Understanding obj_attr
From above, we know that each image has X
number of objects and Y
number of relationships between the objects. However, the data also includes additional information about those X
objects, specifically 6 attributes to further describe the image.
The obj_attr
dictionary of the VSUA/SGAE image data contains an [X, 7]
array where [:,0]
refers to the index of object in the original BUTD data file for the same image (which explains why the 0th element always counts up). The remaining six elements are all attribute IDs, which can be decoded by looking them up in the coco_pred_sg_rela.npy
dictionary. Going back to the example above, consider the 0th object, it has attributes: [48., 36., 126., 341., 314., 327.]
which maps to: [carpet, floor, grind, pink, brown, beige]
.
Incorporating this data into deep learning models
Unlike the BUTD data, this data does not come with predetermined deep model features (i.e. ResNet). Although we can use the BUTD features as object nodes, there are no features for the attributes or relationship between objects.
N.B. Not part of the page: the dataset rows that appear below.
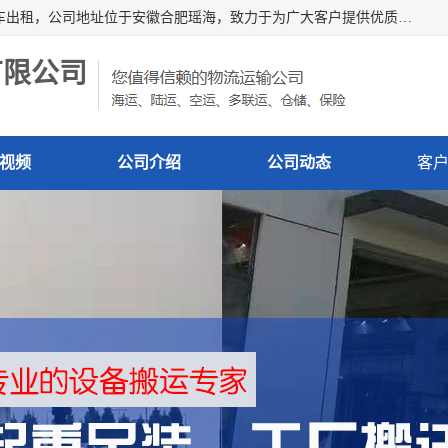
安徽信多多吊装搬运有限公司，主营吊装搬运,工厂搬迁，叉车出租，公司地址位于安徽合肥瑶海，致力于为广大客户提供优质的产品/服务，如果您对我公司的产品服务感兴趣，请联系[安徽信多多吊装搬运有限公司]，期待您的来电。
有限公司
视频
公司介绍
公司动态
客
These therefore need to be created either with an nn.Embedding
table or some other way. How you achieve this is up to you!
Graph Structure
Finally, onto graph structure! They way that the data means that it is very open and accessible for different graph structures. You can use all the data, or just some of it. You can incorporate relationships as edge features or decide to introduce them as a separate node type. There is no right way to do it, and not necessarily any wrong way of doing it either.